Big data, data automation, data driven: In recent years, digital transformation has created a whole series of buzzwords around data and data usage. In this context, there is often a great deal of uncertainty for companies: opportunities, risks, modern technologies for implementation – the various aspects of the topic are becoming blurred. In most cases, companies lack a concrete picture of what is meant by data-driven business – or what benefits it can deliver in specific terms.
Is there a specific “master” product with which your company can begin its data-driven commerce efforts? Of course not. The secret is not to be distracted by the potential technological possibilities when initially developing your own digital strategy. After all, these do not always reflect what is relevant to your individual business environment. Instead, you should set out from the perspective of your own company: from the data you have in your possession. And from your own goals.
It is important that you ask yourself the following questions before you start planning a technology:
Examples of goals could be to simplify data management, reduce manual workloads, reach your target audience more directly or strengthen customer loyalty.
The good thing is: There is no lack of data in your company. The challenge lies in preparing and using it in such a way that you and your customers can profit – preferably with minimal effort, i.e. automatically. This does not mean that you have to start with a highly complex technological product. What you need is a “reasonable product”, in other words one that can be used sustainably for a manageable application.
Data-driven commerce offers no patent remedy that can be applied to every company. Ultimately, it’s about interpreting and using data in an automated way and deriving the greatest possible benefit from it. But what does that look like in practice? Below, we will present examples of “reasonable products” that companies have implemented or can implement as part of a data-driven business approach.
Efficient contract preparation for leasing movables: This goal was achieved by a financial services provider using a data-based approach. The complete digitalization of the application process makes it possible to calculate new offers and contracts automatically – based on existing contract data from existing or past projects.

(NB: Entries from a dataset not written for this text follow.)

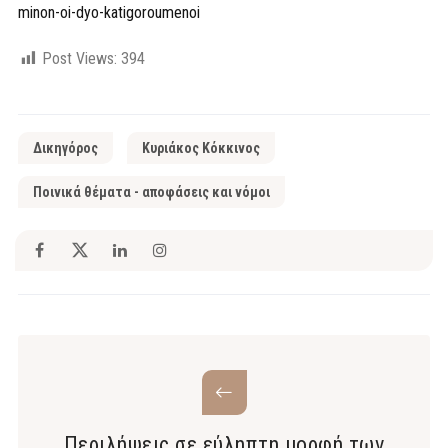
minon-oi-dyo-katigoroumenoi
Post Views:
394
Δικηγόρος
Κυριάκος Κόκκινος
Ποινικά θέματα - αποφάσεις και νόμοι
Περιλήψεις σε εύληπτη μορφή των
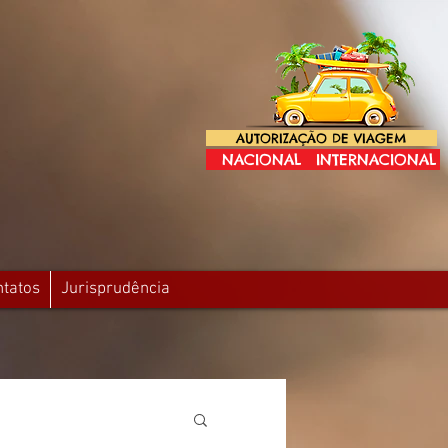
AUTORIZAÇÃO DE VIAGEM
NACIONAL
INTERNACIONAL
ntatos
Jurisprudência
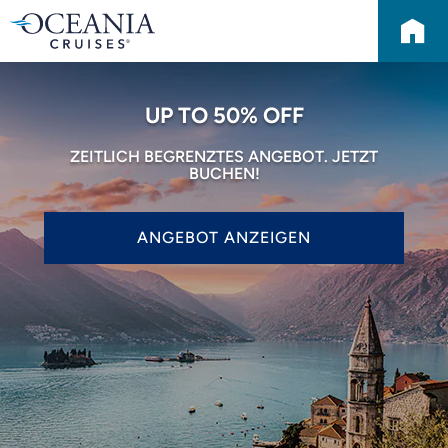
UP TO 50% OFF
ZEITLICH BEGRENZTES ANGEBOT. JETZT
BUCHEN!
ANGEBOT ANZEIGEN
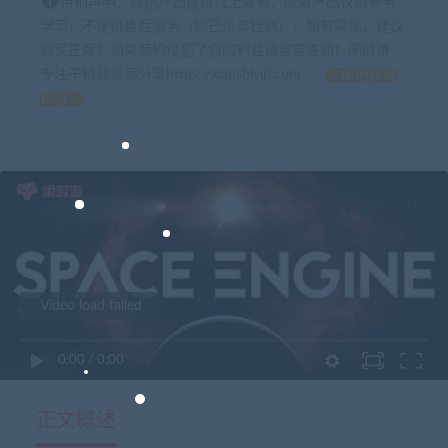
特别声明：原创产品提供以上服务，破解产品仅供参考
学习，不提供售后服务（均已杀毒检测），如有需求，建议
购买正版！如果源码侵犯了您的利益请留言告知！闲时游-
专注于精品资源分享https://xianshivip.com
如何获得
积分
Video load failed
0:00
/
0:00
正文概述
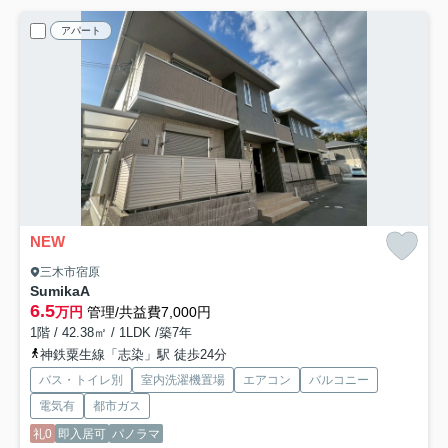
アパート
NEW
三木市宿原
SumikaA
6.5
万円
管理/共益費7,000円
1階 / 42.38㎡ / 1LDK /築7年
神鉄粟生線「志染」駅 徒歩24分
バス・トイレ別
室内洗濯機置場
エアコン
バルコニー
電気有
都市ガス
礼0
即入居可
パノラマ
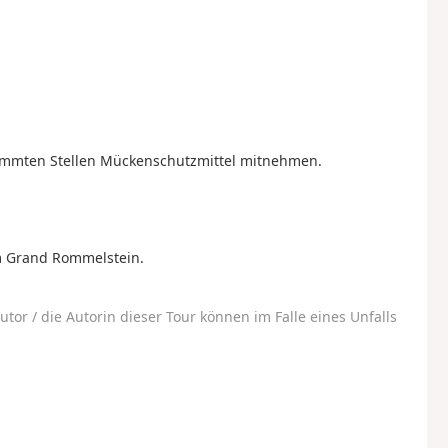
timmten Stellen Mückenschutzmittel mitnehmen.
m Grand Rommelstein.
utor / die Autorin dieser Tour können im Falle eines Unfalls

In addition, a telematic device records and analyzes movement data of the movable assets in order to adjust the leasing rates to the turnover on a daily basis based on utilization.
Its centralized commerce platform enables an automotive paint manufacturer to use order data to improve the customer experience: Based on the data, suitable forecasts are automatically made for each customer and recommendations are displayed. Thanks to centralized order acceptance via the digital platform, car brands can also achieve higher pricing discounts via collective orders for higher order volumes. The central billing reduces the billing effort on both sides.
In marketing, many companies already use data for improved targeting. In its data-driven business strategy, a telecommunications provider, for example, combines customer and contract data with website data on user behavior in order to automatically provide personalized offers. Users are automatically divided into segments, such as existing and new customers, and receive content that matches the segment, such as relevant offers.
The internal search of an online shop provides an excellent basis for machine learning – and thus for data-driven commerce: Companies can use the search queries to draw valuable conclusions about the needs and wishes of customers. For: An intelligent search automatically collects and analyzes the search entries and user behavior and derives useful suggestions for completion in the future. This is the kind of assistance that users are used to from Google and, to some extent, have come to expect. In this manner, future search results can be optimized automatically. In addition, suitable recommendations can be displayed out on the basis of different recommendation models.
These practical examples show: Companies that digitalize and automatically analyze and process their data can benefit considerably – regardless of their product, target groups and industry. It is important for companies to change their mindset and move toward a sustainable digital business model and to focus on their own goals.
With the right technologies, flexible and agile working methods, continuous maintenance and synchronization of data via a scalable system and an experienced implementation partner, you too can take the first steps toward data-driven business with a “reasonable product”.